WHAT YOU ARE ASKED TO DO: All lines below containing the string "August" are to be copied.

§

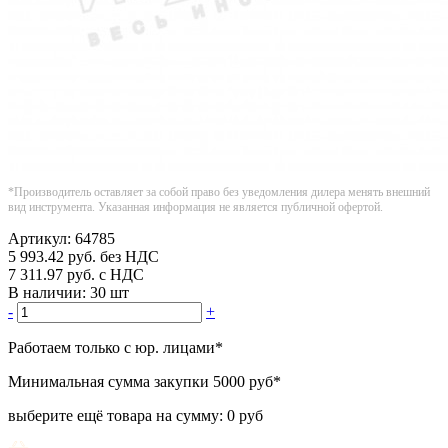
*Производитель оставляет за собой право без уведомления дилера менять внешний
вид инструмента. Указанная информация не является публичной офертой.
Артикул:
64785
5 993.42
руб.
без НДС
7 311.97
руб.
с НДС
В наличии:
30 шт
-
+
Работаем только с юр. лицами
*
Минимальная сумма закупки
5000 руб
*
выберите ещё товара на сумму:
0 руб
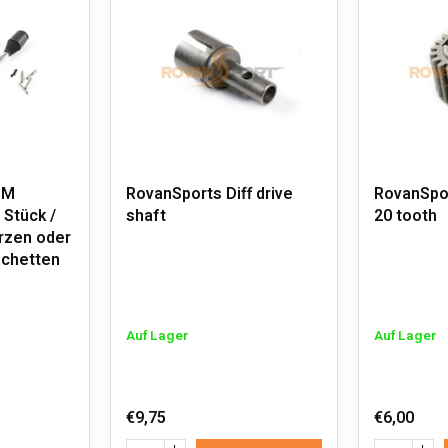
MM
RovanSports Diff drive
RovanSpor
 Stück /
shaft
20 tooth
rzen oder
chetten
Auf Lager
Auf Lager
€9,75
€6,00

§

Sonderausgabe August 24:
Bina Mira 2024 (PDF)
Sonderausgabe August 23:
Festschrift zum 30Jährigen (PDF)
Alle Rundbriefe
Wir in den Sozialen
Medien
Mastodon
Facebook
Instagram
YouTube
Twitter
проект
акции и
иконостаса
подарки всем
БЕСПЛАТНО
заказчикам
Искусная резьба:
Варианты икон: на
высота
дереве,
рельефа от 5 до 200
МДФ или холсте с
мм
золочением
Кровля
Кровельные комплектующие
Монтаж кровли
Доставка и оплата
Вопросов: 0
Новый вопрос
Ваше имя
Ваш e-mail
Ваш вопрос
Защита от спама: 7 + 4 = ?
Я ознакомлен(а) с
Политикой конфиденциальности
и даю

§

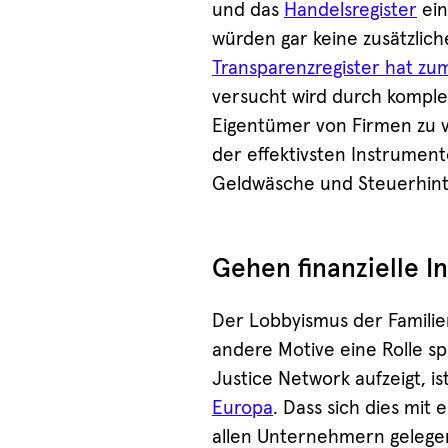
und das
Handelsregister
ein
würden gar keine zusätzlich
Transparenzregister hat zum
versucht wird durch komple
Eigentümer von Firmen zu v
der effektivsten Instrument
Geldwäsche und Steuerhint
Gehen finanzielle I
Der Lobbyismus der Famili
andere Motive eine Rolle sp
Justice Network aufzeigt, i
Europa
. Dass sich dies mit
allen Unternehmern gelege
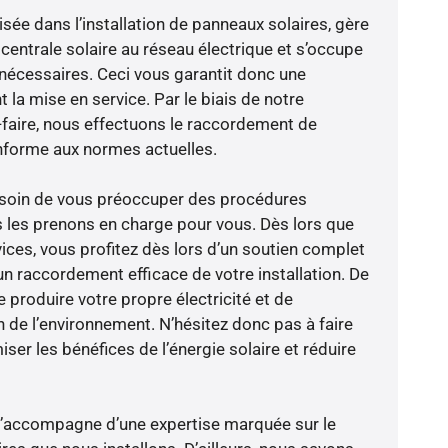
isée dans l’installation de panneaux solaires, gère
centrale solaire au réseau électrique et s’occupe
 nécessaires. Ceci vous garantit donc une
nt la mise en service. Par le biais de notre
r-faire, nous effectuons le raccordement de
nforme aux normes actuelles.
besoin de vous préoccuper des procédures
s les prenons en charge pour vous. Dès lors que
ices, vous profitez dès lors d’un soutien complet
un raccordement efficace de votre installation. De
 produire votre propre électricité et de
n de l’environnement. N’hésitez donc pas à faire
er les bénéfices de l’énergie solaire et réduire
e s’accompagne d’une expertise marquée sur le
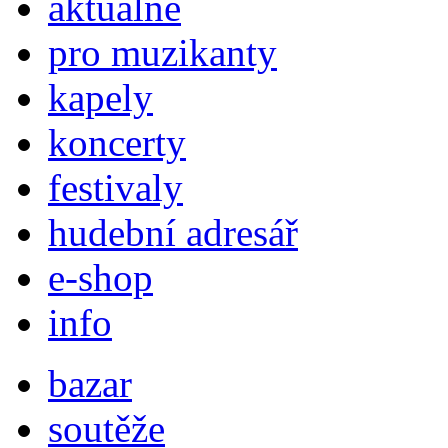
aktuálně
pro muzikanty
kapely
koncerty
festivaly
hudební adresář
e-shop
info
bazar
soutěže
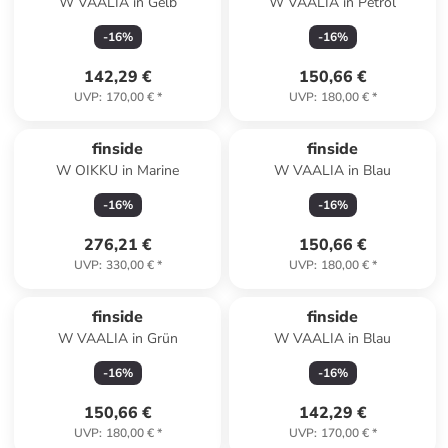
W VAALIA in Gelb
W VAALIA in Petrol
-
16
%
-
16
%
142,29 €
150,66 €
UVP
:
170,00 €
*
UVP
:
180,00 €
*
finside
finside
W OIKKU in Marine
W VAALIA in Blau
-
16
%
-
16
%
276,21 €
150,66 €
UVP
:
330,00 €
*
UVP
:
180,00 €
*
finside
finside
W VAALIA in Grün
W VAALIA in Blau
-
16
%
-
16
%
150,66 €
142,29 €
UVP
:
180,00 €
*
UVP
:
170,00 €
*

§

RESPONSE BELOW:
Sonderausgabe August 24:
Sonderausgabe August 23:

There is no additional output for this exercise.